PROBLEM STATEMENT = All of the data that follows should be given again exactly, without its images.

[Dataset items]
____________

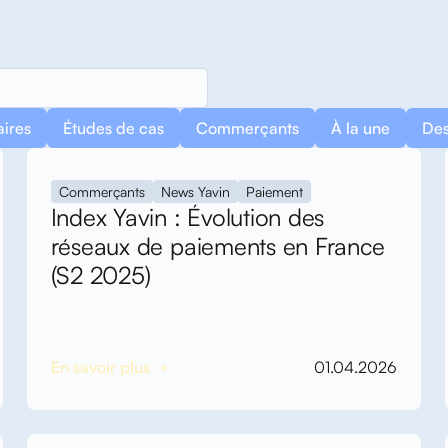
URSSAF accrus sur la
 miné.
aires
Études de cas
Commerçants
À la une
Des
Commerçants
News Yavin
Paiement
Index Yavin : Évolution des
clés pour multiplier les
eur distribution et,
réseaux de paiements en France
(S2 2025)
 vous vous posez
En savoir plus
01.04.2026
urs exonérés ? Si oui,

____________

EXERCISE SOLUTION =
URSSAF accrus sur la
 miné.
aires
Études de cas
Commerçants
À la une
Des
Commerçants
News Yavin
Paiement
Index Yavin : Évolution des
clés pour multiplier les
eur distribution et,
réseaux de paiements en France
(S2 2025)
 vous vous posez
En savoir plus
01.04.2026
urs exonérés ? Si oui,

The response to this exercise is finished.